At first I had a husky Barry White baritone. Then it just became froggy and uncomfortable - when I would speak, I could see people inching away not wanting to hear my voice. I'm 95% recovered though, so now I just have this sort of Joe Cocker buzz thing happening.
Waking up this morning was no joy - this is what happens when you inadvertently combine 2/3 of a bottle of two buck chuck and a slug of cough-syrup with codeine. I slept heavily, and over-long. I stumbled my way out the door blearily, and on the drive in, decided to wake myself up with a rousing chorus of car-singing.
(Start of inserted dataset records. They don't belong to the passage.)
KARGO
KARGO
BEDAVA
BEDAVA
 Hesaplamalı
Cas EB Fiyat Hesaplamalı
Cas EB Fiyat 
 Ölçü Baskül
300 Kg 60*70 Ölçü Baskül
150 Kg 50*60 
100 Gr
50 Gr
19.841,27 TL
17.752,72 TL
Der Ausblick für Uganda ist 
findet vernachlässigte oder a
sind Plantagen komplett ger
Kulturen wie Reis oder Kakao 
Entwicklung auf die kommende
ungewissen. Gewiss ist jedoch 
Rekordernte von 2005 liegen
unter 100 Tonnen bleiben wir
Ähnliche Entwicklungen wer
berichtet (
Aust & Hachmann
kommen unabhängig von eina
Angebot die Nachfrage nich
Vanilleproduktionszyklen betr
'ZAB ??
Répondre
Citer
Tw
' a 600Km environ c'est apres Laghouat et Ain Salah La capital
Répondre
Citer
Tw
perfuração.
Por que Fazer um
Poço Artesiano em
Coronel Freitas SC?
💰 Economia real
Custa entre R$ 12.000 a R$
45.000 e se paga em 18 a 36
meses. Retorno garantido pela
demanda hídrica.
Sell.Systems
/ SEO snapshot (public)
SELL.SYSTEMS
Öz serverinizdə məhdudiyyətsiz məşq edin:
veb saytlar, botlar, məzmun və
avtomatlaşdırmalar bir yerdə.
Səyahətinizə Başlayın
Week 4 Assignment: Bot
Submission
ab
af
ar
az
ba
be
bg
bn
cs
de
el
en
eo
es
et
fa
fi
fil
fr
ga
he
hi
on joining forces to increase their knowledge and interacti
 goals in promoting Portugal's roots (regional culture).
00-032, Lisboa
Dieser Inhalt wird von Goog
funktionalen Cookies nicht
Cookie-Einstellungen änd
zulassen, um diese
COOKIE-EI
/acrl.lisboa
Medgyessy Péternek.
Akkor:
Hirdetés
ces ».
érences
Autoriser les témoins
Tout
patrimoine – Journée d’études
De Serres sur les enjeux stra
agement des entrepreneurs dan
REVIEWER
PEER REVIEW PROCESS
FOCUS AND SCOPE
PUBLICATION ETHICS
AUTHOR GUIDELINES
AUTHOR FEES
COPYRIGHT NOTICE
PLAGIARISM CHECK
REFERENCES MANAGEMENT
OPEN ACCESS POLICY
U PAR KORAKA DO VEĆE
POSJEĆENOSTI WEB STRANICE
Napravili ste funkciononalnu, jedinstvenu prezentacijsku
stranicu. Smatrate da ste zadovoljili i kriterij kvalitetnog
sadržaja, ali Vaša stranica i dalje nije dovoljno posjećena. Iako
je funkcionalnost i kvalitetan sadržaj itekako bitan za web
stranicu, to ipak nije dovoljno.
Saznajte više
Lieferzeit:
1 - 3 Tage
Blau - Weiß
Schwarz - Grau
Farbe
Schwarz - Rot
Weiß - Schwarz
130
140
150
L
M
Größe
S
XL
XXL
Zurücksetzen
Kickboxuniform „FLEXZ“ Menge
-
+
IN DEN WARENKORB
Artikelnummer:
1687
Somewhere around Santa Monica, my voice cleared just enough to belt out the notes pure and high - but I retained just enough of that huskiness that my normal, sort of thin voice was throaty and smokey. I'm telling you - if I had managed this, my finest singing performance in a long career of singing in showers, cars, and other solitary places - in front of Simon, Randy and Paula, you'd be seeing me on American Idol right now. If I could sing like that every day, I'd fer sure be the front man on a rock band with a strong blues backbeat ... the kind of band that you can tell has been beaten up, but come up for more.. hard knock dudes with a long story and a song to sing!
As it was, I reluctantly had to stop my car-singing apotheosis when I pulled into the garage at work. I wish my voice would stay exactly like this forever - I'd even live with the sore throat.